— Exercise description —
What's needed is the listing below, repeated word for word with no pictures.

────────────────────

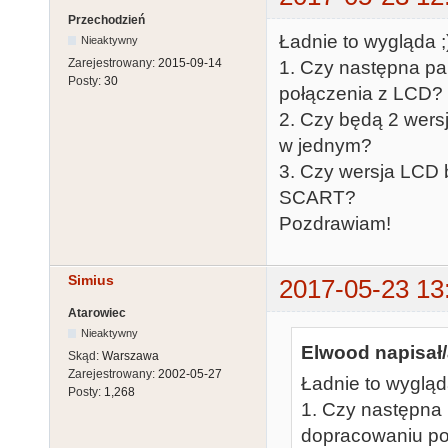
Przechodzień
Ładnie to wygląda ;
Nieaktywny
Zarejestrowany:
2015-09-14
1. Czy następna pa
Posty:
30
połączenia z LCD?
2. Czy będą 2 wersj
w jednym?
3. Czy wersja LCD 
SCART?
Pozdrawiam!
Simius
2017-05-23 13
Atarowiec
Nieaktywny
Elwood napisał/
Skąd:
Warszawa
Zarejestrowany:
2002-05-27
Ładnie to wygląd
Posty:
1,268
1. Czy następna
dopracowaniu po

────────────────────

— Result for this task —
Przechodzień
Ładnie to wygląda ;
Nieaktywny
Zarejestrowany:
2015-09-14
1. Czy następna pa
Posty:
30
połączenia z LCD?
2. Czy będą 2 wersj
w jednym?
3. Czy wersja LCD 
SCART?
Pozdrawiam!
Simius
2017-05-23 13
Atarowiec
Nieaktywny
Elwood napisał/
Skąd:
Warszawa
Zarejestrowany:
2002-05-27
Ładnie to wygląd
Posty:
1,268
1. Czy następna
dopracowaniu po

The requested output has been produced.